:: EXERCISE DATA

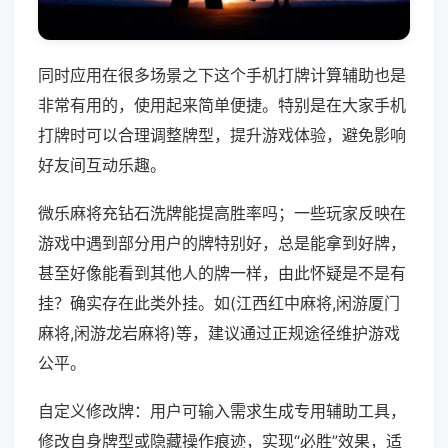
同时应用在很多场景之下这个手机打牌计算辅助也是
非常有用的，使用起来简单便捷。特别是在大家手机
打牌时可以合理调整牌型，提升游戏体验，避免影响
好友间互动乐趣。
微乐麻将充钻石洗牌能提高胜率吗；一些玩家反映在
游戏中遇到部分用户的牌特别好，总是能拿到好牌，
甚至好像能看到其他人的牌一样，由此怀疑是不是有
挂？确实存在此类外挂。如(江西红中麻将,闲游厦门
麻将,闲游龙岩麻将)等，建议通过正规途径维护游戏
公平。
自定义修改牌：用户可输入需求生成专用辅助工具，
修改自身牌型或隐藏操作痕迹，实现“必胜”效果，适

::::

#### PROBLEM REQUIREMENTS
Only the text of the entries above, transcribed exactly, should be given; leave out pictures.

#### SOLUTION BELOW
同时应用在很多场景之下这个手机打牌计算辅助也是
非常有用的，使用起来简单便捷。特别是在大家手机
打牌时可以合理调整牌型，提升游戏体验，避免影响
好友间互动乐趣。
微乐麻将充钻石洗牌能提高胜率吗；一些玩家反映在
游戏中遇到部分用户的牌特别好，总是能拿到好牌，
甚至好像能看到其他人的牌一样，由此怀疑是不是有
挂？确实存在此类外挂。如(江西红中麻将,闲游厦门
麻将,闲游龙岩麻将)等，建议通过正规途径维护游戏
公平。
自定义修改牌：用户可输入需求生成专用辅助工具，
修改自身牌型或隐藏操作痕迹，实现“必胜”效果，适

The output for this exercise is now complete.